ACTIVITY:
Could you repeat every record below exactly, leaving out the pictures?

Stored data entries
*** Begin section ***
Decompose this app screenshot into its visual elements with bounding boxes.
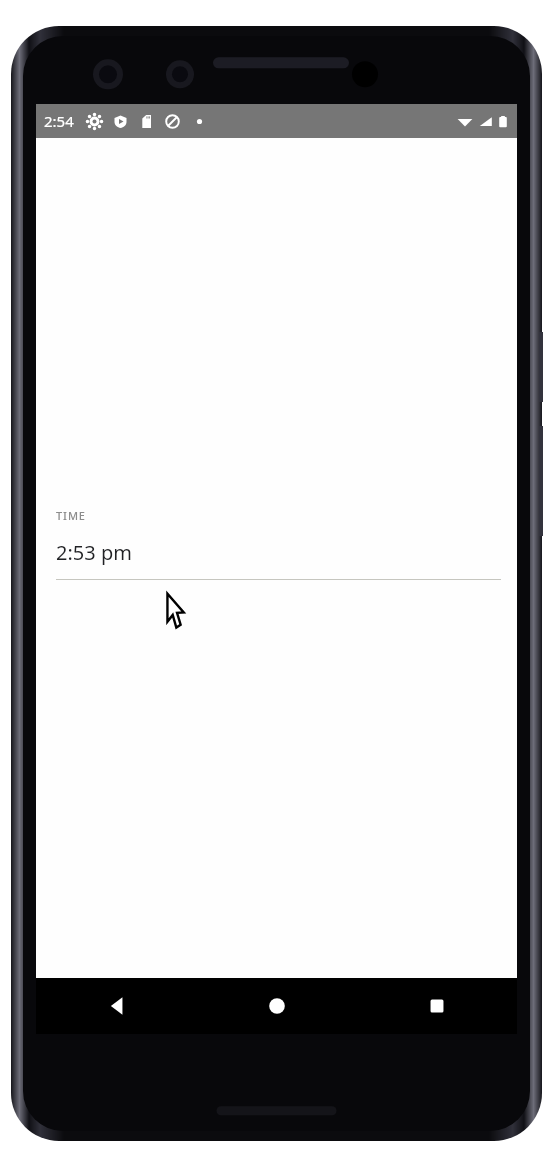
staticText: 2:53 pm [56,539,132,566]
staticText: 2:54 [44,111,74,131]
staticText: TIME [56,508,86,523]
button[interactable]: Recents [357,978,517,1034]
button[interactable]: Back [36,978,197,1034]
button[interactable]: Home [197,978,357,1034]
button[interactable]: TIME [36,508,517,580]
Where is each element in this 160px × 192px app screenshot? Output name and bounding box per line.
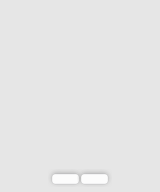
*** End section ***
TASK RESPONSE:
Decompose this app screenshot into its visual elements with bounding boxes.
staticText: 2:53 pm [56,539,132,566]
staticText: 2:54 [44,111,74,131]
staticText: TIME [56,508,86,523]
button[interactable]: Recents [357,978,517,1034]
button[interactable]: Back [36,978,197,1034]
button[interactable]: Home [197,978,357,1034]
button[interactable]: TIME [36,508,517,580]
Where is each element in this 160px × 192px app screenshot? Output name and bounding box per line.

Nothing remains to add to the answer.